The second time was the charm for East Burke, Vermont writer S.J. Cahill who won the 2019 Vermont Writers’ Prize. “I’m thrilled to win this award and to win it for this story,” Cahill said. The Vermont Writers’ Prize is awarded annually by Green Mountain Power and Vermont Magazine, and Cahill’s short story “Family Ground” is published in the March/April issue of Vermont Magazine. Cahill was a finalist for the Prize in 2014.
His story features a man trying to return home to his Northeast Kingdom community after fleeing to Canada to avoid the Vietnam draft. Cahill says it stems from his own experience. “As a military veteran who didn’t serve in Vietnam, I was intrigued with the moral dilemma. Most people have forgiven those who refused to go but there are some who never will,” Cahill said.
The Vermont Writers’ Prize was created to honor the literary legacy of the late Ralph Nading Hill Jr., a Vermont historian and writer and long-time member of Green Mountain Power’s Board of Directors. It is considered by Vermont writers to be one of the state’s premier literary prizes.
The main topic for entries is Vermont – its people, places, values or history – and entries are not limited to short stories. You can enter an essay or a poem. The three 2019 finalists are also published in the March/April issue of Vermont Magazine, “The Hot Spot,” a short story by Peter Cammann of Shelburne, “Lunar,” a poem by Lisa Buckton of South Burlington, and the poem “Poulin’s Cows,” by Carol Henrikson of Washington.
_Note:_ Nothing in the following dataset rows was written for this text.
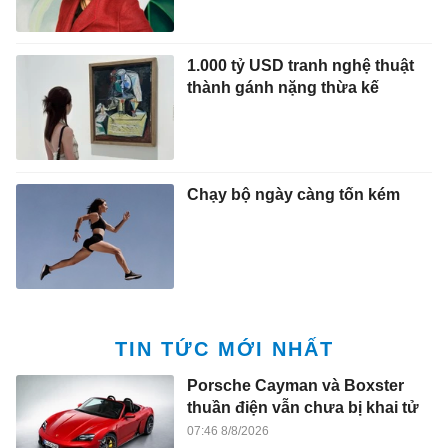
1.000 tỷ USD tranh nghệ thuật
thành gánh nặng thừa kế
Chạy bộ ngày càng tốn kém
TIN TỨC MỚI NHẤT
Porsche Cayman và Boxster
thuần điện vẫn chưa bị khai tử
07:46 8/8/2026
“Cahill’s ‘Family Ground’ is a captivating story,” said Phil Jordan, editor of Vermont Magazine. “He writes with clarity that draws out the emotion in this personal story while Vermont remains a central feature, which is a wonderful tradition for winners of this Prize.”
The selection was made by an independent panel of judges: Phil Jordan, editor of Vermont Magazine; Tony Marro, retired executive editor of Newsday; Alison Freeland, a 1994 winner of the Ralph Nading Hill, Jr. award (predecessor of Vermont Writers’ Prize); Suzanne Loring, a writer at The Stern Center for Language and Learning and committee member of the Dorothy Canfield Fisher Children’s Book Award; Marisa Crumb, Executive Editor of Vermont Magazine, Brian Otley, Green Mountain Power COO; and Steve Terry, retired Green Mountain Power senior executive.
The growing number of poems entered over the last few years convinced contest organizers to establish a new, separate Vermont Writers’ Prize for Poetry. “The interest in poetry is growing. We see it in the number of poems submitted and the quality of the writing is tremendous. We hope this new award specifically for poetry will both celebrate that and encourage more Vermonters to write and submit their poems,” GMP’s Brian Otley said.
Next year, there will be $1,250 Prizes for both Prose and Poetry. Entries for the 2020 Vermont Writers’ Prizes are now being accepted.
Entries must be unpublished and less than 1,500 words long. Writers have to live in Vermont and may submit only one entry. Employees of Vermont Magazine or Green Mountain Power and previous winners are ineligible. The deadline to enter is November 1.